Desde o primeiro romance de ficção, lançou obras como Os Visitantes e Pretérito Imperfeito, além de Você vai voltar pra mim, livro de contos. Neste ano, lança a coletânea A cicatriz e outras histórias – (Quase) todos os contos de B. Kucinski, apresentando contos de obras passadas e textos inéditos. 

Confira a entrevista dada por Kucinski ao JC, na qual falou sobre o lançamento do livro, seu processo de escrita, e os trabalhos, hoje deixados de lado, como jornalista e professor. 

O lançamento de A cicatriz e outras histórias marca os dez anos da sua incursão pela literatura. O livro apresenta os contos de Você vai voltar pra mim, além de quase todos os contos lançados pelo senhor. Há, além desses, contos inéditos? A reunião dos contos e lançamento em um volume já era pensada há bastante tempo?

Metade dos contos são inéditos. A reunião de todos ou quase todos num só volume e a inclusão dos que já haviam sido publicados em Você Vai Voltar Pra Mim se deve à minha intenção de deixar um legado pronto e acabado aos interessados na minha produção de contista. Afinal, já estou beirando os 83 anos de idade…

O livro é dividido em cinco partes: Histórias dos anos de chumbo; Instantâneos; Outras histórias; Kafkianas; e Judaicas. Como foi pensada essa divisão?

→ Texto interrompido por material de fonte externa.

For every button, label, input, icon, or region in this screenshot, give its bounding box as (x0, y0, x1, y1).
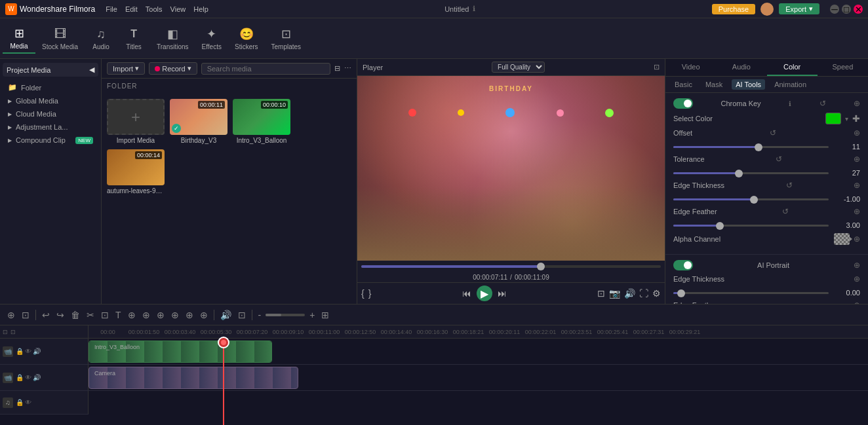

Foi levando em conta os livros lançados anteriormente, ou tematicamente?

Como são cerca de uma centena de contos, alguns curtos outros longos e sobre  temas diversos, achamos, eu e meus editores, que uma separação em grupos por tema ou forma facilitaria a leitura. Entretanto, boa parte da classificação é arbitrária. 

Desde a publicação de K. Relato de uma busca, há dez anos, o senhor continua escrevendo e lançando livros.  Como o senhor se inspira para escrever? Tem uma rotina de escrita?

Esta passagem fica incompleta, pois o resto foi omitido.